Influences of an entrainment–mixing parameterization on numerical simulations of cumulus and stratocumulus clouds

Abstract

Abstract. Different entrainment–mixing processes can occur in clouds; however, a homogeneous mixing mechanism is often implicitly assumed in most commonly used microphysics schemes. Here, we first present a new entrainment–mixing parameterization that uses the grid mean relative humidity without requiring the relative humidity of the entrained air. Then, the parameterization is implemented in a microphysics scheme in a large eddy simulation model, and sensitivity experiments are conducted to compare the new parameterization with the default homogeneous entrainment–mixing parameterization. The results indicate that the new entrainment–mixing parameterization has a larger impact on the number concentration, volume mean radius, and cloud optical depth in the stratocumulus case than in the cumulus case.

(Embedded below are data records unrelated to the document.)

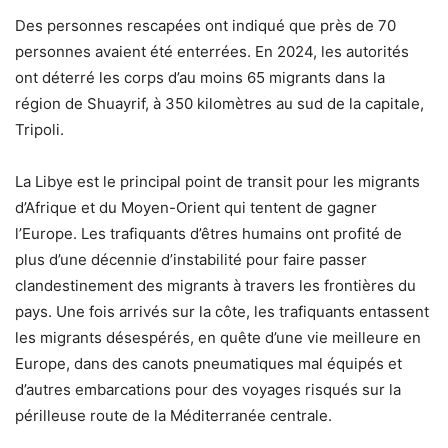
Des personnes rescapées ont indiqué que près de 70
personnes avaient été enterrées. En 2024, les autorités
ont déterré les corps d’au moins 65 migrants dans la
région de Shuayrif, à 350 kilomètres au sud de la capitale,
Tripoli.
La Libye est le principal point de transit pour les migrants
d’Afrique et du Moyen-Orient qui tentent de gagner
l’Europe. Les trafiquants d’êtres humains ont profité de
plus d’une décennie d’instabilité pour faire passer
clandestinement des migrants à travers les frontières du
pays. Une fois arrivés sur la côte, les trafiquants entassent
les migrants désespérés, en quête d’une vie meilleure en
Europe, dans des canots pneumatiques mal équipés et
d’autres embarcations pour des voyages risqués sur la
périlleuse route de la Méditerranée centrale.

This is because inhomogeneous and homogeneous mixing mechanisms dominate in the stratocumulus and cumulus cases, respectively, which is mainly due to the larger turbulence dissipation rate in the cumulus case. Because stratocumulus clouds break up during the dissipation stage to form cumulus clouds, the effects of this new entrainment–mixing parameterization during the stratocumulus dissipation stage are between those during the stratocumulus mature stage and the cumulus case. A large aerosol concentration can enhance the effects of this new entrainment–mixing parameterization by decreasing the cloud droplet size and evaporation timescale. The results of this new entrainment–mixing parameterization with grid mean relative humidity are validated by the use of a different entrainment–mixing parameterization that uses parameterized entrained air properties. This study sheds new light on the improvement of entrainment–mixing parameterizations in models.